Hoje, 19/03/2017, pela manhã, meu pai faleceu.

Eu_e_o_Pai_Dezembro2016Hoje, 19/03/2017, pela manhã, meu pai faleceu.

Após quase dezessete anos de luta, convivendo com as consequências de um AVC, e os inúmeros problemas que vieram a suceder este fato inicial.

Sentiu frio, tinha febre, foi medicado, melhorou e foi dormir.

E aí, “viajou”, usando o termo que ele sempre usava comigo, ao falar deste tema.

Sempre achei que “viajar” dormindo era uma bênção para os bons de coração.

Espero mais do que nunca que eu esteja certo.

Não sei objetivamente o que o vitimou; mas neste último combate, não faz muita diferença se o soco foi no queixo ou no supercílio. A luta acabou.

Mas nestes dezessete anos pós doença deu para ver as netas nascerem, fazer uma festa pelos 80 anos, assistir jogos do Flamengo e do Brasil, ouvir forrós do Luiz Gonzaga e conversar uma meia dúzia de coisas.

Foi menos do que gostaríamos, mas foi um tempo de altíssima qualidade.

Recentemente, houve uma salutar discussão em um grupo de amigos do ensino médio, sobre as vantagens e desvantagens de morar fora do Brasil.

Não pude participar, pois quando vi as mensagens, o assunto já estava encerrado; mas, tive vontade de ainda assim me manifestar, pois não mudei de país, mas mudei de cidade em um país de dimensões continentais.

Uma de minhas ponderações seria o quanto se perde de interação familiar, neste processo.

Quando eu olho minha vida, que eu modestamente creio que deu mais certo do que errado, é inevitável pensar quanta ajuda, ora em um sentido ora em outro, eu e meu pai poderíamos ter nos dado nestes mais de trinta anos.

Curiosamente – ou não – esta noite eu tive uma mistura de sonhos e pensamentos envolvendo ele.

Um deles envolvia um almoço na década de 90, em uma churrascaria a quilo – algo que ele então não conhecia – onde ele adorou e até achou barato. Mesmo eu já estando em uma situação confortável, ele nunca me deixou pagar.

Um pensamento puxando o outro, lembro que neste local, também encontramos minha prima Cristina com sua família, todos moradores da Flórida.

Quase 20 anos depois, ela voltou ao Brasil, de visita.

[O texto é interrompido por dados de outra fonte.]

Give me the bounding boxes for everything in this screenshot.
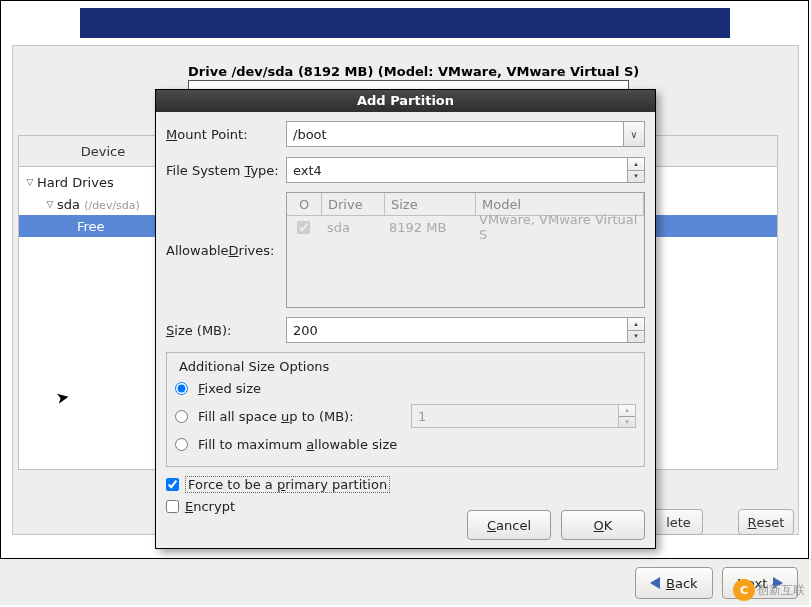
installer-banner bbox=[80, 8, 730, 38]
encrypt-input[interactable] bbox=[166, 500, 179, 513]
drives-col-drive[interactable]: Drive bbox=[322, 193, 385, 215]
cancel-button[interactable]: Cancel bbox=[467, 510, 551, 540]
watermark-icon: C bbox=[733, 579, 755, 601]
drive-row-checkbox bbox=[297, 221, 310, 234]
chevron-down-icon[interactable]: ∨ bbox=[623, 122, 644, 146]
add-partition-dialog: Add Partition Mount Point: /boot ∨ File … bbox=[155, 89, 656, 549]
reset-button[interactable]: Reset bbox=[738, 509, 794, 535]
combo-stepper-icon[interactable]: ▴▾ bbox=[627, 158, 644, 182]
mount-point-row: Mount Point: /boot ∨ bbox=[166, 120, 645, 148]
allowable-drives-label: Allowable Drives: bbox=[166, 192, 286, 308]
watermark: C创新互联 bbox=[733, 579, 805, 601]
drives-col-size[interactable]: Size bbox=[385, 193, 476, 215]
size-spinner[interactable]: 200 ▴▾ bbox=[286, 317, 645, 343]
force-primary-checkbox[interactable]: Force to be a primary partition bbox=[166, 473, 645, 495]
drives-table-row[interactable]: sda 8192 MB VMware, VMware Virtual S bbox=[287, 216, 644, 238]
radio-fill-up-input[interactable] bbox=[175, 410, 188, 423]
drive-summary-label: Drive /dev/sda (8192 MB) (Model: VMware,… bbox=[188, 64, 639, 79]
size-label: Size (MB): bbox=[166, 323, 286, 338]
wizard-nav-bar: Back Next bbox=[0, 558, 809, 605]
force-primary-input[interactable] bbox=[166, 478, 179, 491]
drives-col-check[interactable]: O bbox=[287, 193, 322, 215]
radio-fill-max[interactable]: Fill to maximum allowable size bbox=[175, 430, 636, 458]
radio-fill-up-to[interactable]: Fill all space up to (MB): 1 ▴▾ bbox=[175, 402, 636, 430]
radio-fixed-input[interactable] bbox=[175, 382, 188, 395]
allowable-drives-row: Allowable Drives: O Drive Size Model sda… bbox=[166, 192, 645, 308]
expander-icon[interactable]: ▽ bbox=[45, 199, 55, 209]
radio-fill-max-input[interactable] bbox=[175, 438, 188, 451]
additional-size-fieldset: Additional Size Options Fixed size Fill … bbox=[166, 352, 645, 467]
fs-type-row: File System Type: ext4 ▴▾ bbox=[166, 156, 645, 184]
spinner-buttons-icon: ▴▾ bbox=[618, 405, 635, 427]
spinner-buttons-icon[interactable]: ▴▾ bbox=[627, 318, 644, 342]
radio-fixed-size[interactable]: Fixed size bbox=[175, 374, 636, 402]
arrow-left-icon bbox=[650, 577, 660, 589]
additional-size-legend: Additional Size Options bbox=[175, 359, 333, 374]
fill-up-spinner: 1 ▴▾ bbox=[411, 404, 636, 428]
mount-point-label: Mount Point: bbox=[166, 127, 286, 142]
expander-icon[interactable]: ▽ bbox=[25, 177, 35, 187]
ok-button[interactable]: OK bbox=[561, 510, 645, 540]
fs-type-label: File System Type: bbox=[166, 163, 286, 178]
fs-type-combo[interactable]: ext4 ▴▾ bbox=[286, 157, 645, 183]
allowable-drives-table[interactable]: O Drive Size Model sda 8192 MB VMware, V… bbox=[286, 192, 645, 308]
mount-point-combo[interactable]: /boot ∨ bbox=[286, 121, 645, 147]
dialog-titlebar[interactable]: Add Partition bbox=[156, 90, 655, 112]
size-row: Size (MB): 200 ▴▾ bbox=[166, 316, 645, 344]
delete-button[interactable]: lete bbox=[655, 509, 703, 535]
back-button[interactable]: Back bbox=[635, 567, 713, 599]
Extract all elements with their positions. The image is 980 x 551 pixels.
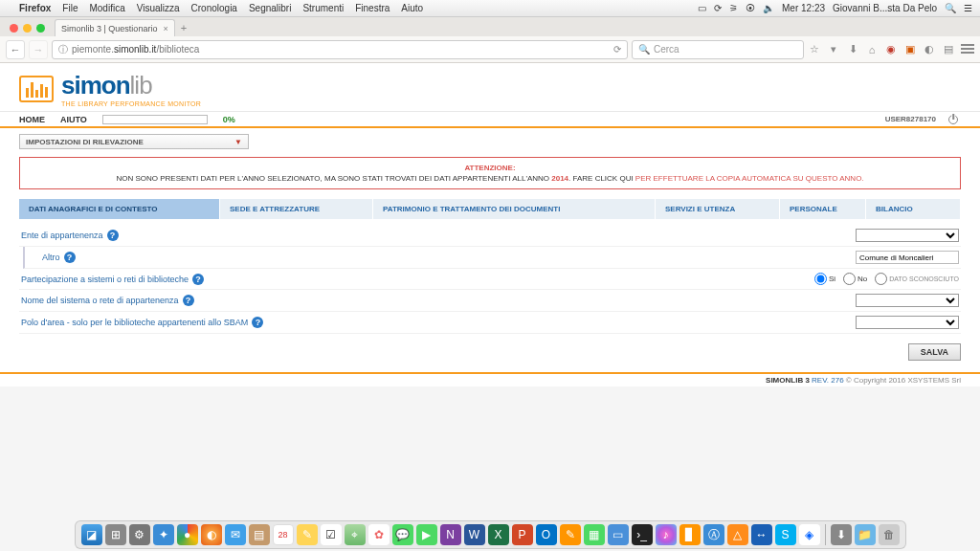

Alguns meses depois dessa estada, o pai dela, meu tio Fernando, adoeceu e rapidamente morreu.

Pensei na diferença do calvário, e pensei que pode não se tratar de pessoa melhor ou pior, mas sim de missões e dívidas diferentes.

E pensei que, nestes mais de trinta anos desde que eu mudei de cidade, em todos anos eu estive com meu pai; em alguns bons anos, mais de uma vez.

E mesmo depois que ele adoeceu, agradeci cada ano extra permitido por Deus para nossa interação, anos estes que eu – talvez de forma egoísta – agradecia muito em todas as vezes que pensava nisso.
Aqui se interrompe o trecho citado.